Font Development Best Practices

Technical guidance regarding font development and production

View project onGitHub

4.2 Encoding glyphs below U+0020 SPACE

Summary of Recommendations

We recommend that fonts not encode in the cmap characters below U+0020 SPACE.

Background

The OS/2 table contains a field known as usFirstCharIndex which, according to the OpenType specification, is:

The minimum Unicode index (character code) in this font, according to the cmap subtable for platform ID 3 and platform- specific encoding ID 0 or 1. For most fonts supporting Win-ANSI or other character sets, this value would be 0x0020. This field cannot represent supplementary character values (codepoints greater than 0xFFFF). Fonts that support supplementary characters should set the value in this field to 0xFFFF if the minimum index value is a supplementary character.

which suggests that the norm is for Unicode cmaps to start encoding at U+0020.

Historically, however, a number of vendors (most commonly Adobe and SIL) have released fonts with characters below U+0020 (space) encoded in the cmap, resulting in the usFirstCharIndex value being less than 0x0020.

Why is this a problem?

usFirstCharIndex values lower than 0x0020 can confuse software and cause unexpected results.

One example is Scribus which, as of the May 2014, actually draws the glyph for CR (and possibly LF) if they are encoded.

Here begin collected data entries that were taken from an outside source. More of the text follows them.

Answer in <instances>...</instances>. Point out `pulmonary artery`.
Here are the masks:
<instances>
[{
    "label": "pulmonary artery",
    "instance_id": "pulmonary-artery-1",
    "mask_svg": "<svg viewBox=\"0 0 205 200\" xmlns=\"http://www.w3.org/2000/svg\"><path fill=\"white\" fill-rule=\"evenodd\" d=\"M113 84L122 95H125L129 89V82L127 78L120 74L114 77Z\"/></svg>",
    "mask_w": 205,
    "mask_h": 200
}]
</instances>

If the CR/LF glyphs have width (as CR does in many fonts), they will impact right-aligned text, as in this example:
Right-aligned-Scribus

Solutions

The exact procedures needed to make sure your font does not encode characters below U+0020 will depend on the toolchain you use.

FontLab

For FontLab Studio, follow these steps:

  1. Make sure none of .null (sometimes called NULL), CR (may be called nonmarkingreturn), tab, or anything else before the space glyph have USVs in their glyph properties.

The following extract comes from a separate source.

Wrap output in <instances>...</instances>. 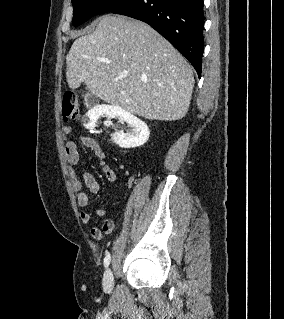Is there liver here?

  2. Set FontInfo to not add .null, CR and space (in other words, leave box unchecked): FLFontInfo

  3. Finally make sure in the TrueType generation options that the first 256 chars are not being re-encoded: FLTTGen

VOLT

If the project uses Microsoft VOLT then the VOLT project (.vtp file) may be overriding the encoding of these first few glyphs, e.g.,:

DEF_GLYPH ".notdef" ID 0 TYPE BASE END_GLYPH
DEF_GLYPH ".null" ID 1 UNICODE 0 TYPE BASE END_GLYPH
DEF_GLYPH "nonmarkingreturn" ID 2 UNICODE 13 TYPE BASE END_GLYPH
DEF_GLYPH "space" ID 3 UNICODE 32 TYPE BASE END_GLYPH
DEF_GLYPH "tab" ID 4 UNICODE 9 END_GLYPH

These can be cleaned up within VOLT by using the Glyph Editor or by exporting the project to a text file, editing to remove the UNICODE nn reference, and re-importing the project.